Galt's humour abounds throughout the tale: Whether there is any truth in the allegation of the Glasgow people, that nothing walks in the middle of the street but cows and Greenock folk...; the day was wet, as the weather always is at Greenock, except when it happens to snow...; the brass-plate inscription being truncated from 'The Right Honourable The Lord Provost of Glasgow' to just 'The Lord Provost of Glasgow; Mrs Lorn's maid invading the drawing room with a complexion that rivalled the grate, and her arms besmeared with soot. All these scenes made me chuckle.

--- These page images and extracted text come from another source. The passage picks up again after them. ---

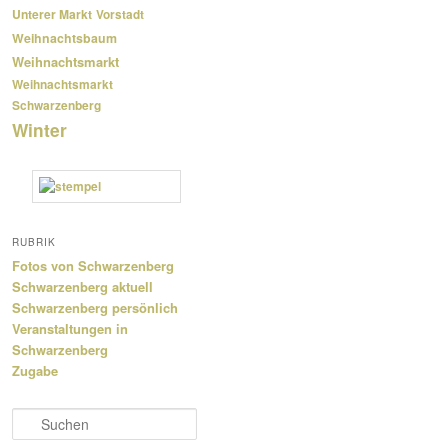
Unterer Markt
Vorstadt
Weihnachtsbaum
Weihnachtsmarkt
Weihnachtsmarkt
Schwarzenberg
Winter
RUBRIK
Fotos von Schwarzenberg
Schwarzenberg aktuell
Schwarzenberg persönlich
Veranstaltungen in
Schwarzenberg
Zugabe
S
u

Essentially, and ostensibly, the story concerns itself with King George IV's visit to Edinburgh and the effect it has on the Scots who travelled from the 'West' (Glasgow, Greenock, Paisley etc.) as well as its  own citizens. But, there is also an obvious disparagement of the radical Paisley weavers who were particularly subject to the moral flatulency of hypothetical ideas. Clattering Tam - a thorough and engrained radical  and auld gash-gabbit Jamie o' the Sneddon are contrasted with the impulses of loyal curiosity of the Greenock inhabitants. Moreover, Galt is at pains to highlight the more responsible and reasonable Peter Gauze - one of those clever and shrewd fellows who, by the exercise of their natural sagacity, rise from the loom into the warehouse, and ultimately animate the vast machinery of the cotton-mills. Gauze is of Galt's totem; as the critic Christopher Whatley shrewdly writes, Common folk should know their place, and win favour from the king by being respectful; good behaviour will induce good legislation. Gauze gets his just reward - the hand of Nanny Eydent, who we first met in the pages of The Ayrshire Legatees, being regularly informed by Mrs Pringle of the London fashions.  I returned to the latter work to refresh my memory of Nanny. She was the eldest of three sisters, the daughters of a shipmaster, who was lost at sea when they were very young. Galt devotes a further three pages to this unsung heroine. Thanks to Mrs Pringle's information, Nanny was not only consulted as to funerals, but is often called in to assist in the decoration and arrangement of wedding-dinners...by which she is enabled...to earn a lowly but a respected livelihood. We now meet Nanny again - a plain, demure, patient-looking single woman, somewhat hard-favoured, but modest and calm in her demeanour, and possessed of considerable intelligence of countenance, and a serious observant eye. It is heart-warming to see her take centre stage in influence once the party get to Embro'. Long live the King; long live Nanny Gauze (née Eydent).